Bernie Madoff Now Shopping Around for Best Possible Jail

I almost, almost feel sorry for Bernie Madoff, who apparently still has enough resources that he was able to hire, over the weekend, Herb Hoelter, the prison consultant to financiers Mike Milken, Ivan Boesky, former Sotheby’s chairman Al Taubman, and disgraced NFL player Michael Vick.

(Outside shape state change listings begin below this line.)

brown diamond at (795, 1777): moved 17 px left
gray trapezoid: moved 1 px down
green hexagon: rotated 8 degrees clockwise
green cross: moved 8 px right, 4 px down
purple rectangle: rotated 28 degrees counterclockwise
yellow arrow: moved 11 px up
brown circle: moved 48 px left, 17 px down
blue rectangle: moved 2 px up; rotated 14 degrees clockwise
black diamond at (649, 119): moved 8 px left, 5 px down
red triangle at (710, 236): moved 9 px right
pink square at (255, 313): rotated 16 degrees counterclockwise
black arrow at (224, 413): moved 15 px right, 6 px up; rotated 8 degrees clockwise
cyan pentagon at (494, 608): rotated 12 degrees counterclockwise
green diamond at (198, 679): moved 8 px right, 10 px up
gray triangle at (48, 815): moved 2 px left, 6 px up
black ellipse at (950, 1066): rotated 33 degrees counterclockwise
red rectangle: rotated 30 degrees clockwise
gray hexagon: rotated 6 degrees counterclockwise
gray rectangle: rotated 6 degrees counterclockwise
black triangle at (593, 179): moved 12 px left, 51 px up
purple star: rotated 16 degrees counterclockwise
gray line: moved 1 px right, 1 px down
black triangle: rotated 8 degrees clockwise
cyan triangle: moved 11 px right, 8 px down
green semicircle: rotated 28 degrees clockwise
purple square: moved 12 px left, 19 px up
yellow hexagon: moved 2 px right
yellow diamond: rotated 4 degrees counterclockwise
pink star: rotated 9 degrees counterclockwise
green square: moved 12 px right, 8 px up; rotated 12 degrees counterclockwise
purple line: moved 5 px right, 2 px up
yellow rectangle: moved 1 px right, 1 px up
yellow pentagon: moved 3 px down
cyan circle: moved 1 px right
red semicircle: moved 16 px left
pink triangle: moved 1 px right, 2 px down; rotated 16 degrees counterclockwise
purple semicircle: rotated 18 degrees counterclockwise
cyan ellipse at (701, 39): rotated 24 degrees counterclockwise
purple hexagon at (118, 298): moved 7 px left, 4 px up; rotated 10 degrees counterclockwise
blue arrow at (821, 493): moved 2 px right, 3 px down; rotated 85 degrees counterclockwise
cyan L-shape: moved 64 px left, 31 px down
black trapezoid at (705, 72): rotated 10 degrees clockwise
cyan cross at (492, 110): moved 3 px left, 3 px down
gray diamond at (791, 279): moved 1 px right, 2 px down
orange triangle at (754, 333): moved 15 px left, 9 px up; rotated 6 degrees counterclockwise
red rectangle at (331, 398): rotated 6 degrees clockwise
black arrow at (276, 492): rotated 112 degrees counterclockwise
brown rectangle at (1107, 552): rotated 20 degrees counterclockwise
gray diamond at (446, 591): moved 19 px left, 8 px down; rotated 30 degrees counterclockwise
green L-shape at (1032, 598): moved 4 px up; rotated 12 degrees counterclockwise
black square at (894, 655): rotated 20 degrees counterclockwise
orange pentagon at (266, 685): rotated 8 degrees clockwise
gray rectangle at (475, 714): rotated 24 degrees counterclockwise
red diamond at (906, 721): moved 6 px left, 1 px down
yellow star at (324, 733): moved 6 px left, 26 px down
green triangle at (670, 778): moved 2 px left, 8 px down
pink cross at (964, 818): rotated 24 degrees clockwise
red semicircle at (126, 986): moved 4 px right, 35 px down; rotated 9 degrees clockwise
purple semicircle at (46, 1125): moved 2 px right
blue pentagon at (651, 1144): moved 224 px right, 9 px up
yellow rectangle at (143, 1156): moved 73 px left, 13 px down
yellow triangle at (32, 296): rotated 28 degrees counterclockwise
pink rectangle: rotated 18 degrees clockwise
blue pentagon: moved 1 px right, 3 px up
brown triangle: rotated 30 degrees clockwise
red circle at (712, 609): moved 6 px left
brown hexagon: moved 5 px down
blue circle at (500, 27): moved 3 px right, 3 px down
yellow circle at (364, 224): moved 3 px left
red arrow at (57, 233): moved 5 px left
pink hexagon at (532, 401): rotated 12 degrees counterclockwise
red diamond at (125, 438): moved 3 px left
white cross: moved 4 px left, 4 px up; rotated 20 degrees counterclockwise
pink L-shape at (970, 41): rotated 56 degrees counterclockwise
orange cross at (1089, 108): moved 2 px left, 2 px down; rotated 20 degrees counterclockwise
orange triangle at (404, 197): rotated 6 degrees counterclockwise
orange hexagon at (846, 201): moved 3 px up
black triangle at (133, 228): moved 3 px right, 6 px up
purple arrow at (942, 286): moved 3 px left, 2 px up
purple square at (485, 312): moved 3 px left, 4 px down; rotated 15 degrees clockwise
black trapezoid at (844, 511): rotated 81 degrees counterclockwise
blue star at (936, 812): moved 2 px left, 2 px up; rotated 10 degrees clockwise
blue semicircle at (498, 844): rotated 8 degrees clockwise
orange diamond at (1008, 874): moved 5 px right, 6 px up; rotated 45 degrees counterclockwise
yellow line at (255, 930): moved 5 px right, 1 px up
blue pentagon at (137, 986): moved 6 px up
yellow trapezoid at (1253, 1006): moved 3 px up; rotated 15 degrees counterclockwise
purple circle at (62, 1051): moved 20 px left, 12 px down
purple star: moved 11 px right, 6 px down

Hoelter has managed to work a few miracles in his day. He helped to negotiate what could have been a stiff prison sentence into community service art-world icon Peter Max, when Max was charged with income tax evasion back in 1996. Hoelter also convinced a judge to let Vick live under house arrest at his home in Hampton, Virginia, after Vick finished serving a 23-month sentence for dogfighting. (As part of his sentence, Vick is also working a construction job for 40 hours a week, at $10 an hour.)

What Hoelter can possibly do for Madoff isn’t yet clear, but he doesn’t have a lot of wiggle room. As the Times Online reported on Saturday, the 150-year prison sentence Madoff was given for orchestrating Wall Street’s biggest fraud makes a minimum-security facility an impossibility. His shot at a medium-security prison is looking bleak, too. At least, Judge Denny Chin of U.S. District Court in New York, who called Madoff’s crimes “extraordinarily evil” at his sentencing early last week, ruled out Madoff’s number-one choice: the medium-security Otisville Correctional Institute, about an hour outside of New York.

In fact, for Madoff’s own protection, he’s likelier to find himself in the “supermax” prison of Florence, Colorado, which is home to violent offenders, including rapists, murderers, terrorists, and white supremacy groups — all of whom are allowed out of their cells just one hour each day, as well as kept from mixing with the general prison population.

“[Madoff] could cause a lot of problems because it’s a very high-profile case,” said Ed Bales, another prison consultant, to the Times. “People may react very badly to him.”